> **Exercise objective**
Set down again exactly the lines of the listing below that fall between the line holding "pembetulan hingga selesai." and the line holding "akan kerap kali", inclusive.

> **Data for this exercise**
========================
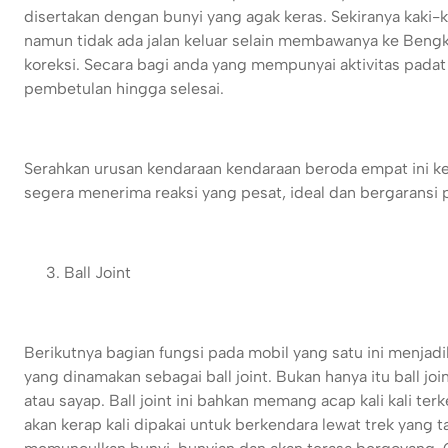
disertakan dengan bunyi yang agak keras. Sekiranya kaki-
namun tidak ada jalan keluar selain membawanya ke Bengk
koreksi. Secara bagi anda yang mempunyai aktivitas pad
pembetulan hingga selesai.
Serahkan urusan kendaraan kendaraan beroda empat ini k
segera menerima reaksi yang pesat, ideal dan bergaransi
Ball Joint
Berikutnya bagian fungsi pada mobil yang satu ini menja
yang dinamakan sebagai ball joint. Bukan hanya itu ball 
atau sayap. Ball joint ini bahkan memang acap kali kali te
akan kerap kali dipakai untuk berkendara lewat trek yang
========================
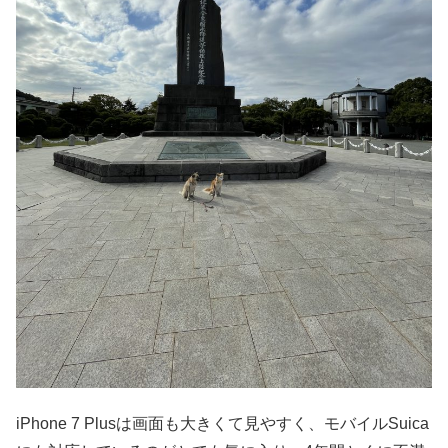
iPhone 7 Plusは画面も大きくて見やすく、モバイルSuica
========================
> **Answer**
pembetulan hingga selesai.
Serahkan urusan kendaraan kendaraan beroda empat ini k
segera menerima reaksi yang pesat, ideal dan bergaransi
Ball Joint
Berikutnya bagian fungsi pada mobil yang satu ini menja
yang dinamakan sebagai ball joint. Bukan hanya itu ball 
atau sayap. Ball joint ini bahkan memang acap kali kali te
akan kerap kali dipakai untuk berkendara lewat trek yang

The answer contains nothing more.